Flowers are pretty, but you might wonder whether they bring real flavor to your food. A recent Facebook conversation initiated by chef Joseph Bonaparte (former culinary director at the Art Institute of Charlotte, currently at Horry-Georgetown Technical College in Myrtle Beach) raised just that question. "[Is] putting little flowers on your plates the new micro greens?" he wondered.
Plenty of chefs responded, including Paul Verica, who called himself "a flower guy" while agreeing that "there must be a purpose for whatever you put on a plate." At Heritage Food & Drink in Waxhaw, Verica's doing more than just sprinkling pretty petals on his food. This spring, he created his own "bloomin' onion," a tempura-battered onion flower fried and served intact on its stalk as an appetizer.

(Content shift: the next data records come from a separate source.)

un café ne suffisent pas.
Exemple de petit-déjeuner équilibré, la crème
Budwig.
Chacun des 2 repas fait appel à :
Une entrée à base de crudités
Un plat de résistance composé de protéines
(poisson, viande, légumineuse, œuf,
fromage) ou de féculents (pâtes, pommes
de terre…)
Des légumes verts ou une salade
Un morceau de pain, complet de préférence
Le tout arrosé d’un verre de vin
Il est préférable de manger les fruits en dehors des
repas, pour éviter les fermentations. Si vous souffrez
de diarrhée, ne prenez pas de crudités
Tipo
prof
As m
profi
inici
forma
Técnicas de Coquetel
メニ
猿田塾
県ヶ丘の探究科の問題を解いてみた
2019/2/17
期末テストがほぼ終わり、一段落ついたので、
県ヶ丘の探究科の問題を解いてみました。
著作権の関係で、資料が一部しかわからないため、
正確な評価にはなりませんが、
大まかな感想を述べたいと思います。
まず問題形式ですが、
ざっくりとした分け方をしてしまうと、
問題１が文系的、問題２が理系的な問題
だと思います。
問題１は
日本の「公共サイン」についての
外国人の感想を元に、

That approach is a far cry from violet-strewn wedding cakes, and Verica confirms he uses flowers more on savory dishes than sweet. This week alone, his menu features seasonal blossoms on three separate plates, including one which contrasts nasturiums' "peppery bite against the sweet earthy flavor of … beets."
Inspired by one of Verica's plates, chef Scott Craig of Myers Park Country Club has also begun using edible flowers in his own salads. Online, he explains the substance behind the beauty. "I think our barely evolved brains still identify foods that are vibrant, colorful and moist as being nutrient dense ... I think that when we look at a plate and say 'it needs color,' we're just giving expression to that subconscious awareness that it isn't balanced, or as nutrient-dense as it should be."

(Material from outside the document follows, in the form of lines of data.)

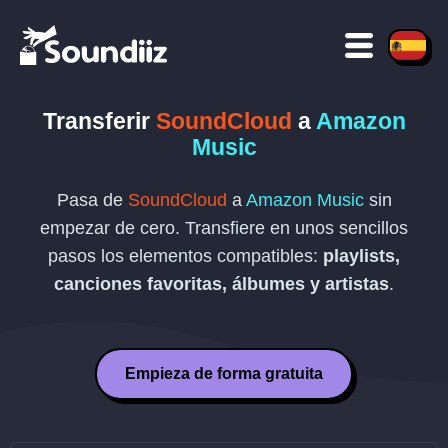
Transferir
SoundCloud
a
Amazon
Music
Pasa de
SoundCloud
a
Amazon Music
sin
empezar de cero. Transfiere en unos sencillos
pasos los elementos compatibles:
playlists,
canciones favoritas, álbumes y artistas
.
Empieza de forma gratuita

Verica also addresses the balance in a dish, explaining that flowers impart not only color, but also flavor and texture to a plate. Aside from the bite of nasturtiums, some varieties offer earthy or floral notes in a dish, while others he describes as more neutral tasting.
Since Verica estimates he uses up to a dozen different types of blossoms, you might wonder how he learned about working with them. He credits Kim Shaw of Small City Farm in Charlotte for first introducing him to edible flowers, noting her "whole plant approach."

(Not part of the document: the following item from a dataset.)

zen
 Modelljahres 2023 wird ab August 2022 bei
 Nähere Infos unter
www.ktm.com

"It's nice to be able to use more than one part of the plant," Shaw explains, citing the utility of using herbs for their flowers as well as their leaves. "It's nice to have chefs willing to do that." She started selling edible flowers in 2008, and says today Verica and Ashley Boyd of 300 East are her two most regular customers.
Nasturtiums, overwintered in a greenhouse, can begin Shaw's flower season as early as February. Then follow bachelor's buttons (also called cornflowers), marigolds and zinnias, which will bloom until frost takes them in September or October. In between, plenty of herb flowers join the party, such as chives, oregano, sage and rosemary. Even arugula, that trendy green favorite, carries taste to the plate through its delicate white blossoms.
This summer, don't limit yourself to smelling the flowers. Go ahead and try tasting them, too.